Depuis quelques semaines, les tribunes se multiplient. Celle de la rabbin Delphine Horvilleur, d’abord, suivie par celle d’Anne Sinclair – deux voix majeures qui dénoncent un projet de guerre déshumanisé, sans issue, sans boussole morale. Ces prises de parole sont symptomatiques d’un basculement. Ce qui était auparavant un soutien tacite ou une abstention critique face à la politique israélienne se transforme aujourd’hui en interpellation publique.

Un rescapé de la Shoah, cité dans une de ces tribunes, résume avec amertume ce renversement sémantique :
« Avant, l’antisémitisme, c’était les gens qui n’aimaient pas les juifs. Aujourd’hui, l’antisémitisme, c’est le mot utilisé pour désigner ceux que les juifs n’aiment pas. »

Netanyahu défend, face à la communauté internationale, un projet de déplacement de population à Gaza présenté comme « volontaire ». Mais personne n’est dupe : quand des civils fuient les bombes, ce n’est pas un choix.

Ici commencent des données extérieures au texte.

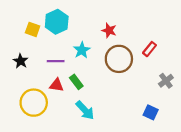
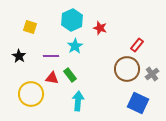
cyan hexagon: (57, 22) -> (72, 20), moved
brown circle: (119, 59) -> (127, 69), moved
cyan arrow: (85, 110) -> (78, 101), turned -132
blue square: (151, 112) -> (138, 103), size x1.5

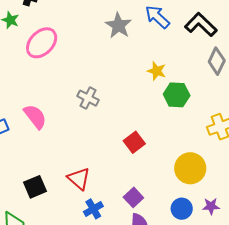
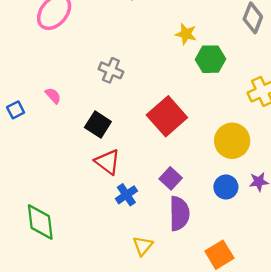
pink semicircle: (35, 117) -> (53, 96), size x0.6
red square: (134, 142) -> (167, 116), size x1.6
black square: (35, 187) -> (98, 124), moved, turned -30

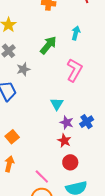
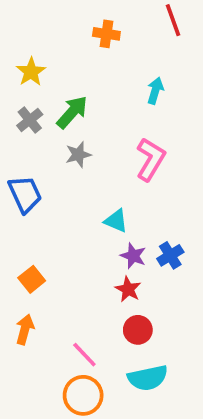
green arrow: (48, 45) -> (72, 112), moved
gray star: (23, 69) -> (78, 155), moved
cyan triangle: (57, 104) -> (116, 221), turned -40

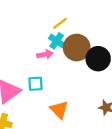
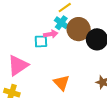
cyan square: (36, 84) -> (41, 41), moved

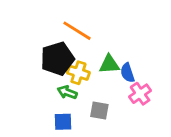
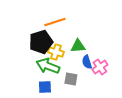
orange line: (77, 31) -> (55, 22), turned -50
blue semicircle: (127, 73) -> (87, 62), moved
green arrow: (67, 92) -> (48, 66), size x1.6

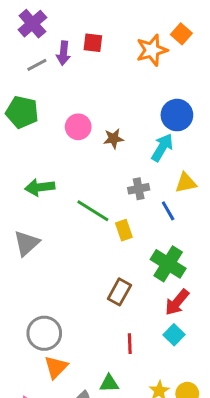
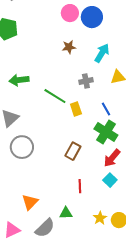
blue circle: (177, 115) -> (92, 17), moved
pink circle: (78, 127) -> (70, 13), moved
blue line: (168, 211) -> (106, 109), moved
gray circle: (44, 333) -> (22, 147), moved

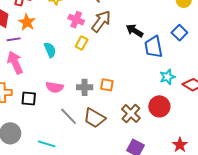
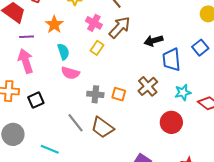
orange star: (27, 22) -> (54, 25), moved
black arrow: (135, 31) -> (154, 41), turned -54
pink semicircle: (54, 87) -> (70, 73), moved
black square: (29, 99) -> (36, 100), turned -35
brown cross: (131, 114) -> (148, 86), moved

Et lorsque les frappes touchent sans relâche les zones d’habitation, les hôpitaux, les convois humanitaires, parler de « volontariat » relève du cynisme. Il s’agit, dans les faits, d’un déplacement forcé – une politique systémique.

Dans cette séquence brutale, un autre tabou est en train de tomber. De plus en plus de juifs, notamment dans la diaspora, déclarent aujourd’hui ne plus se reconnaître dans Israël. Et surtout, ne plus se reconnaître dans l’armée israélienne, longtemps perçue comme un outil de défense nationale, mais que beaucoup estiment avoir perdu toute moralité dans la conduite de ses opérations à Gaza. Le mythe d’une armée éthique, fondée sur la retenue et la justice, vacille.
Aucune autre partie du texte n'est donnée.